Before being a residential area, Ngau Tau Kok was an industrial area. Amoy Food sited a factory in Ngau Tau Kok to manufacture soy sauce. A high-density private housing estate, Amoy Gardens was constructed on the factory site.

A reservoir in Jordan Valley formerly provided fresh water to Ngau Tau Kok but is now disused and used as a landfill area. An artillery battery was also located in Jordon Valley but it was removed to make way for the urban development project.

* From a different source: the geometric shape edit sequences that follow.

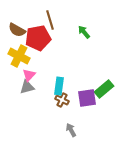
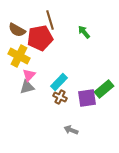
red pentagon: moved 2 px right
cyan rectangle: moved 4 px up; rotated 36 degrees clockwise
brown cross: moved 2 px left, 3 px up
gray arrow: rotated 40 degrees counterclockwise
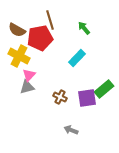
green arrow: moved 4 px up
cyan rectangle: moved 18 px right, 24 px up
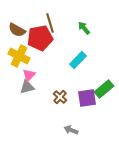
brown line: moved 3 px down
cyan rectangle: moved 1 px right, 2 px down
brown cross: rotated 16 degrees clockwise
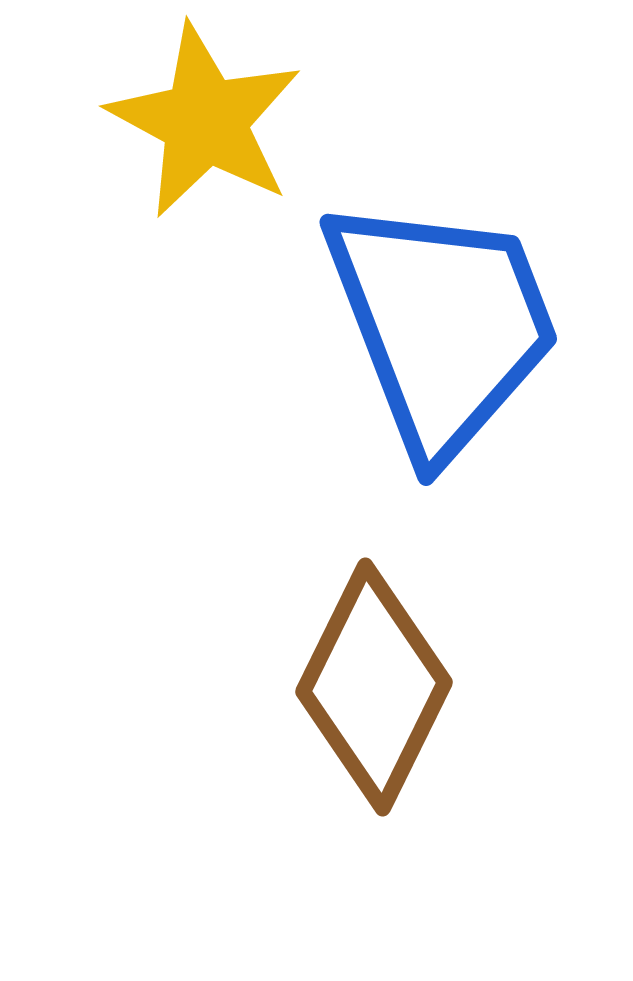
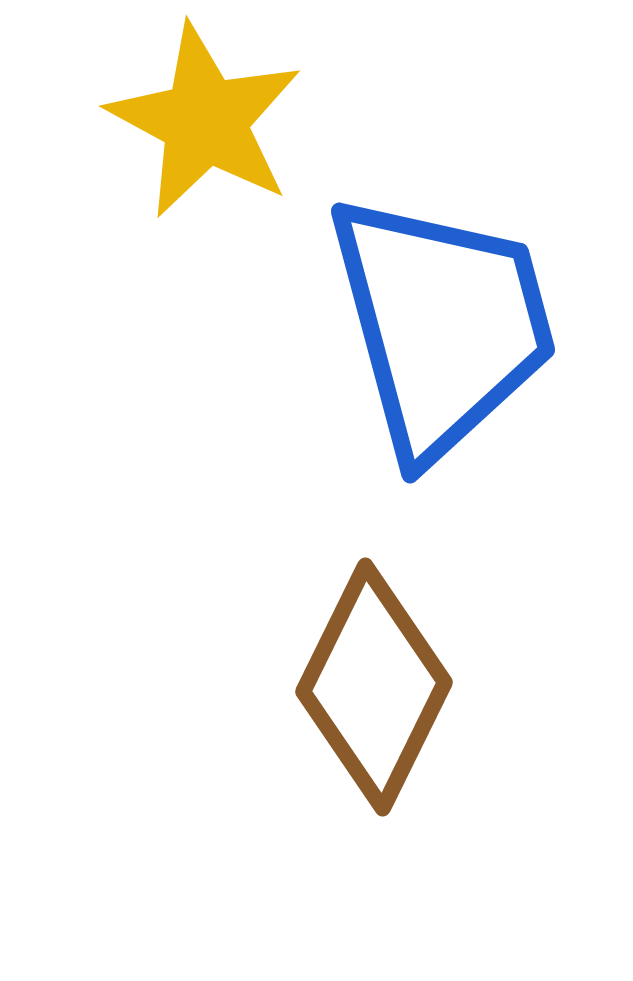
blue trapezoid: rotated 6 degrees clockwise
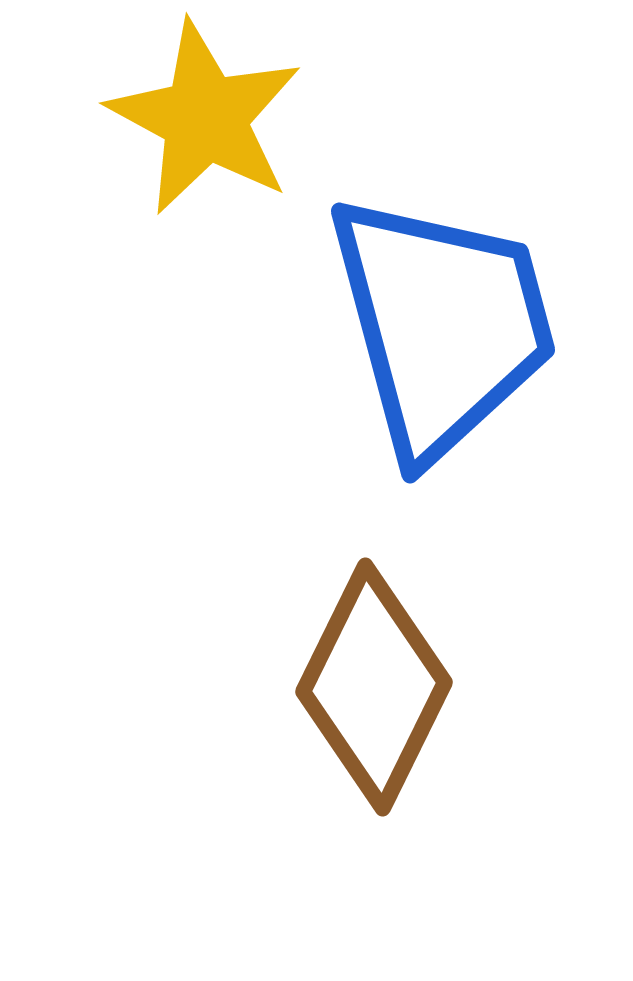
yellow star: moved 3 px up
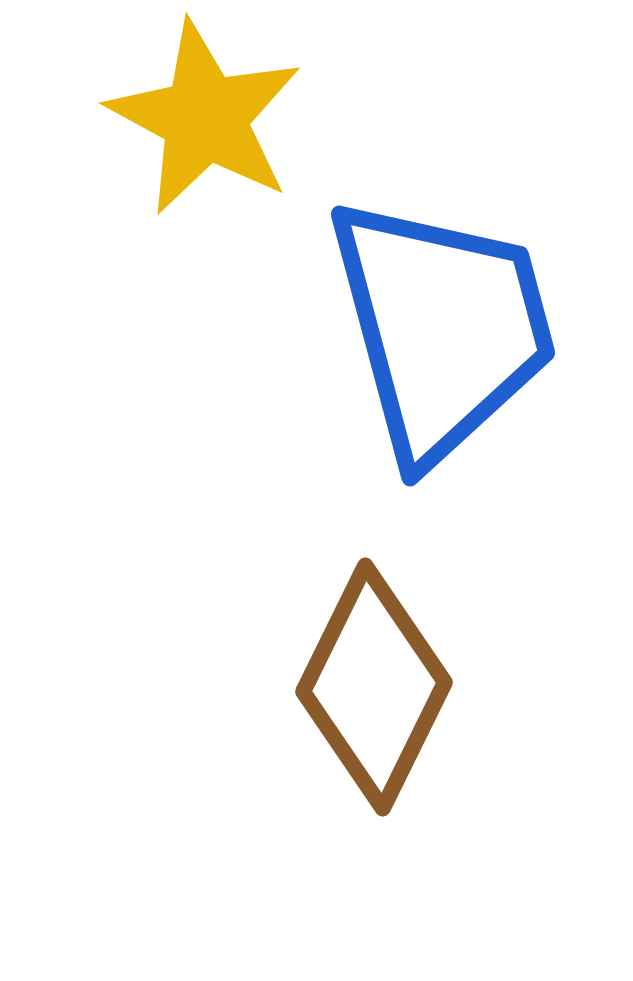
blue trapezoid: moved 3 px down
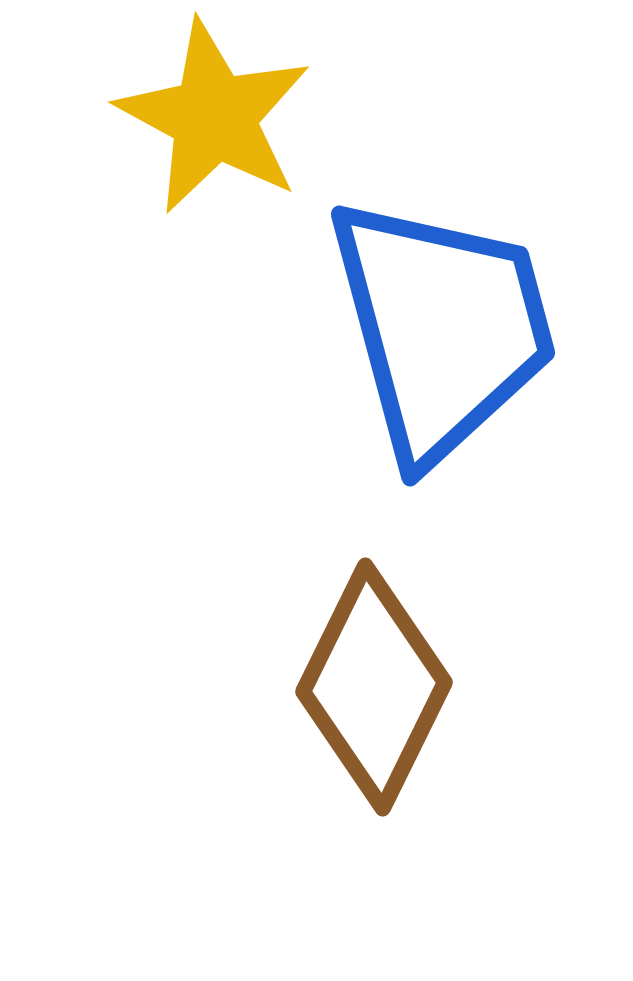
yellow star: moved 9 px right, 1 px up
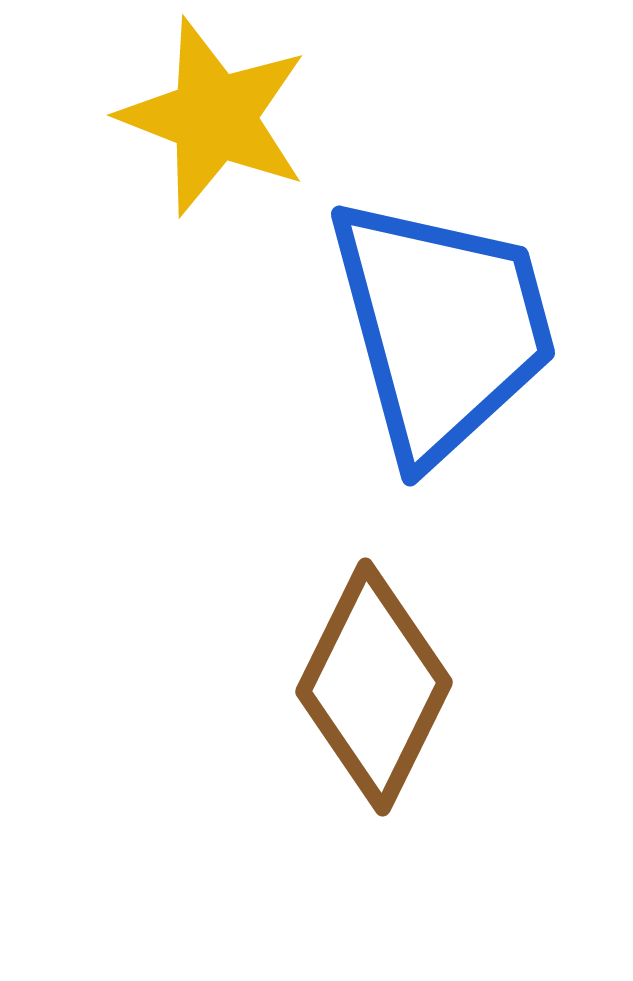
yellow star: rotated 7 degrees counterclockwise
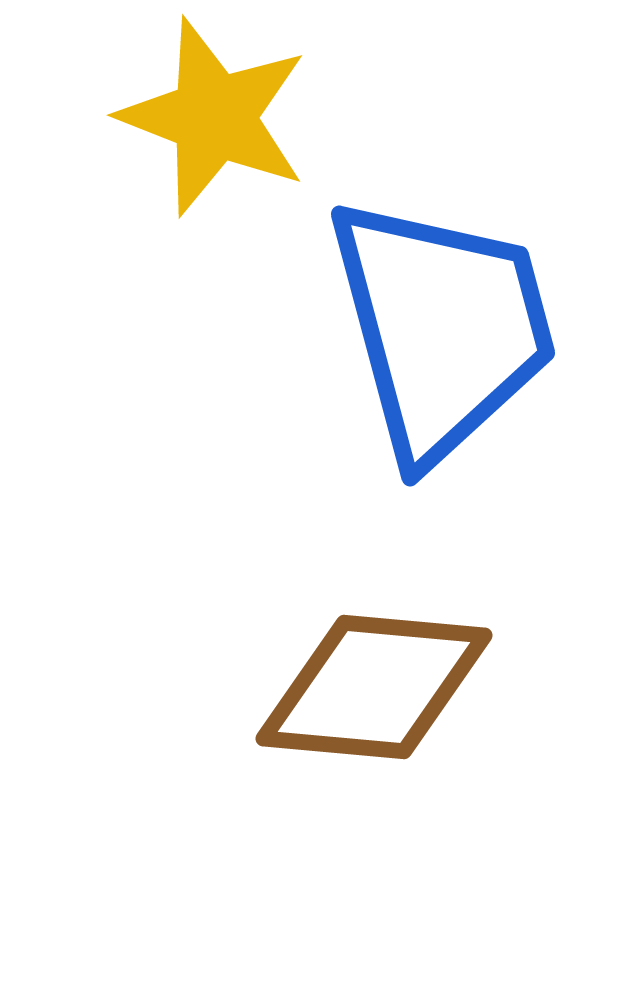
brown diamond: rotated 69 degrees clockwise
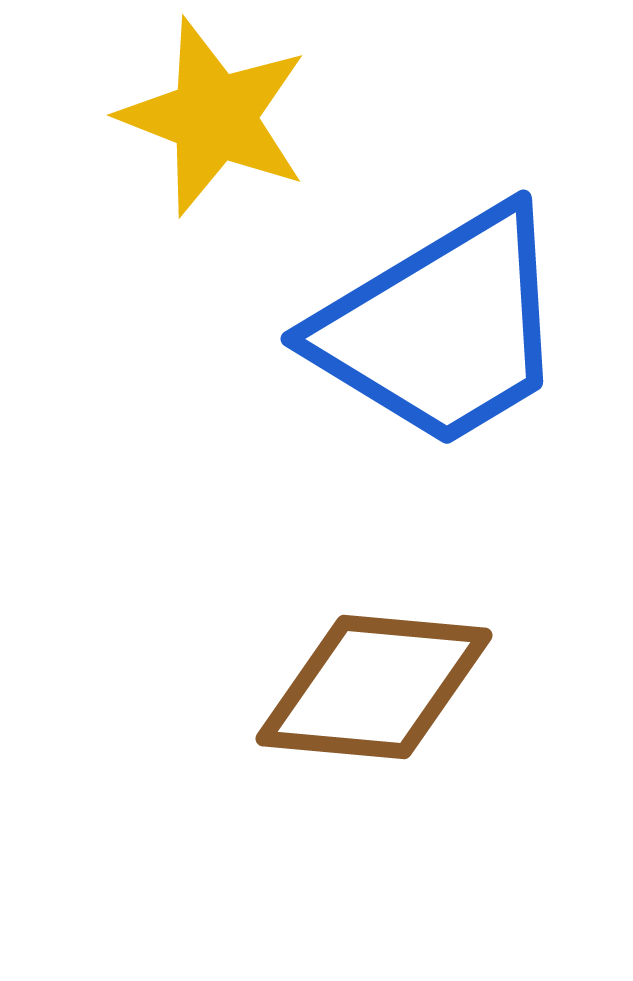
blue trapezoid: rotated 74 degrees clockwise
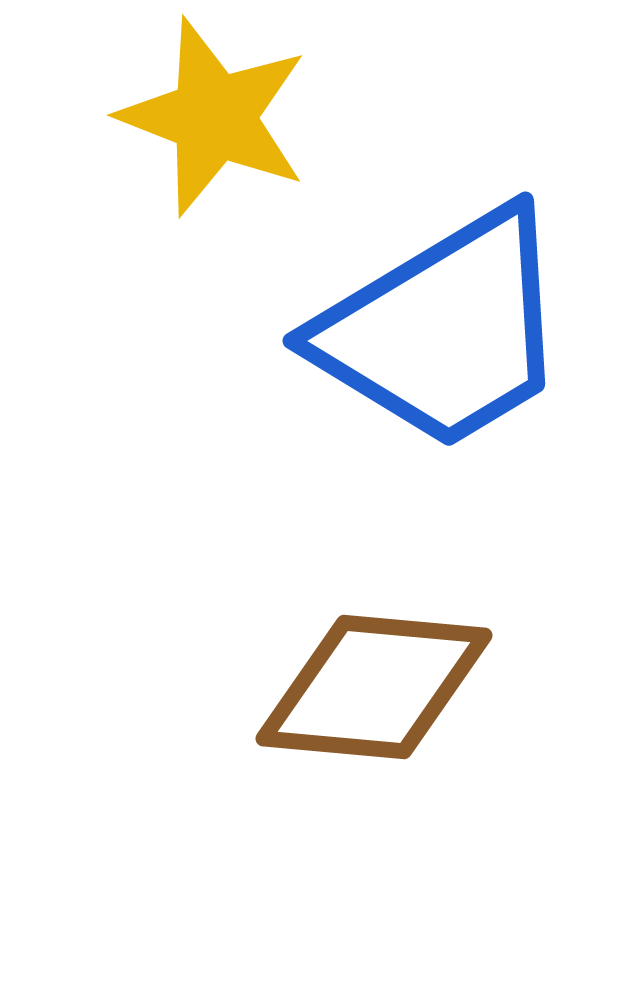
blue trapezoid: moved 2 px right, 2 px down
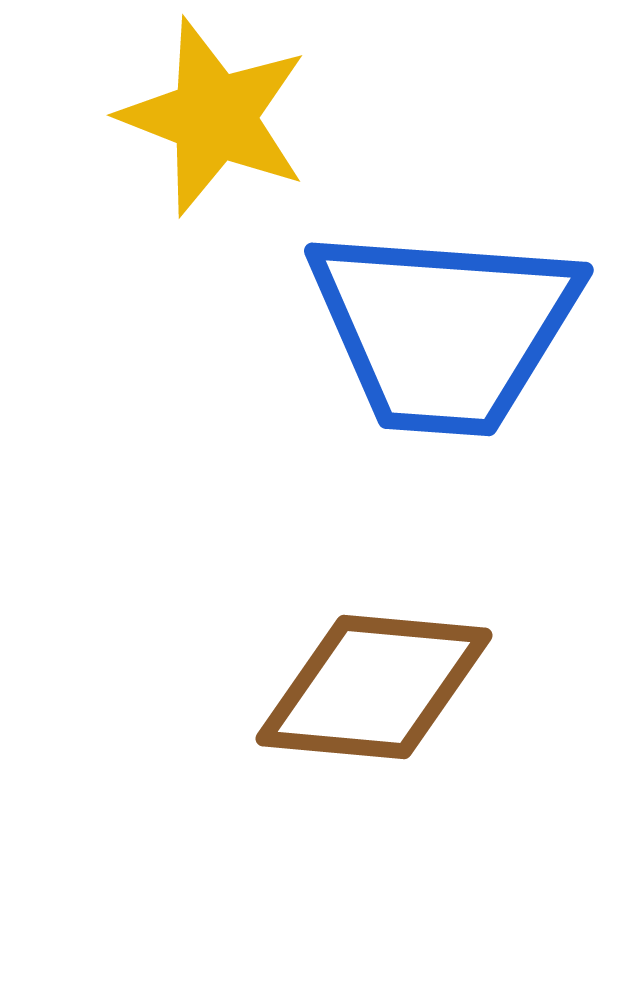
blue trapezoid: rotated 35 degrees clockwise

The site of the MTR Kowloon Bay Depot was formerly the Ngau Tau Kok Industrial Estate.

===SARS outbreak===
During the spring of 2003, Ngau Tau Kok was severely impacted by the SARS outbreak. A concentration of cases of the deadly disease occurred in Amoy Gardens (淘大花園), mainly in its Block E. The drainage design (which was widely used across Hong Kong) was later criticised and amended.

===Town gas explosion===
On 11 April 2006, a fatal underground explosion occurred on Ngau Tau Kok Road and Jordan Valley North Road: two people died and eight were injured. Wai King Building (偉景樓) was seriously damaged by the blast which was caused by leakage of town gas from underground pipes belonging to Hong Kong and China Gas, a major local utility.

===2016 fire===
Ngau Tau Kok was the site of the Amoycan Industrial Centre fire in which two firemen were killed.

==Transport==
Major roads in Ngau Tau Kok include:
- Choi Ha Road
- Chun Wah Road
- Elegance Road
- Kung Lok Road
- Ngau Tau Kok Road
- Shun Lee Tsuen Road
- Kwun Tong Road

A MTR station in the northern part of Ngau Tau Kok is named Kowloon Bay station; the Ngau Tau Kok station is located in the southern part of Ngau Tau Kok, which actually near Kwun Tong. Both stations are on the Kwun Tong line.

Kai Tak Airport, Hong Kong's airport was located next door and recently part of it has been converted into a cruise terminal.

==Education==
Hong Kong Public Libraries maintains the Ngau Tau Kok Public Library in the Ngau Tau Kok Municipal Services Building.